Start of Information

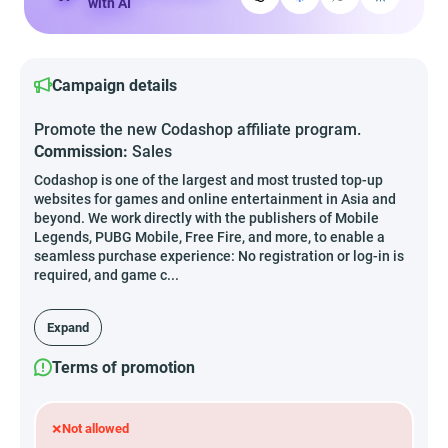
with AI
Campaign details
Promote the new Codashop affiliate program.
Commission:
Sales
Codashop is one of the largest and most trusted top-up
websites for games and online entertainment in Asia and
beyond. We work directly with the publishers of Mobile
Legends, PUBG Mobile, Free Fire, and more, to enable a
seamless purchase experience: No registration or log-in is
required, and game c...
Expand
Terms of promotion
×
Not allowed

End of Information

* _Work to be completed_:
Exactly and exclusively, repeat the lines from the line that contains "Legends, PUBG Mobile, Free" through the end of the records, both ends included.

* _Your solution_:
Legends, PUBG Mobile, Free Fire, and more, to enable a
seamless purchase experience: No registration or log-in is
required, and game c...
Expand
Terms of promotion
×
Not allowed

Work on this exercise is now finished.